REVIEW: “FATWA: HUNTED IN AMERICA” by PAMELA GELLER

Mo-Cartoon-for-TOS

For a monster, Pamela Geller is surprisingly likeable. For a rabid Far Right hatemonger she’s surprisingly liberal: although she is politically on the Right she’s a supporter of gay marriage, pro-choice, etc. For a Nazi/fascist/white supremacist, she’s a bit too proudly Jewish.
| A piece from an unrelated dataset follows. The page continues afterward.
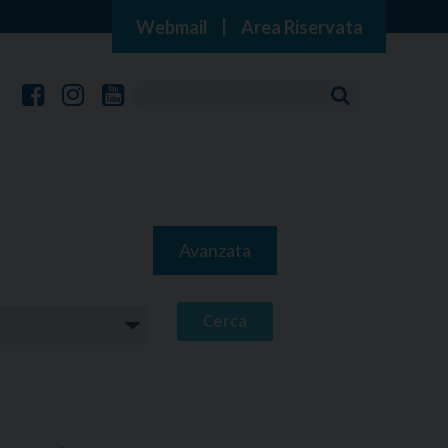
Webmail
|
Area Riservata
Avanzata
For an anti-Muslim bigot she seems to have spent rather a lot of time helping Muslims, especially young Muslim females escaping from violence.

And for an ignorant Islamophobe, she seems to know quite a bit about Islam.

READ! IN THE NAME OF YOUR LORD

All right-thinking souls know that the Twin Towers were brought down by George W. Bush to effect a tyrannical takeover of the United States for a couple of years, before putting himself up for re-election. Back in 2001 however, Pamela Geller somehow got the idea that Islamists had something to do with it. She responded to 9/11 with an attack of her own, an intellectual assault on the ideology of jihad, learning everything she could and doing her best to educate others too.

Perhaps she should have just listened to affable celebrity Reza Aslan. After a particularly big terror attack – I forget whether it was the one where we all responded by holding up inflatable pencils, or the one where we sang “Bridge Over Troubled Water,” or the one where… – Reza appeared on CNN to patiently yet indignantly deny any connection between these violent acts and the teachings of his faith, which, he stated, “is just a religion, and like every religion it depends on what you bring to it.” Whatever questions I may have had about Islam, that certainly answers all of them. But Reza and his nice smile weren’t around in the immediate aftermath of the 2001 attacks, so, while all proper-minded Americans were wondering how long before the TV and the football got back to normal, Pamela Geller started slogging through ibn Ishaq’s “Life Of Muhammad” and Ali Dashti’s “Twenty-Three Years,” she began penetrating the Quran.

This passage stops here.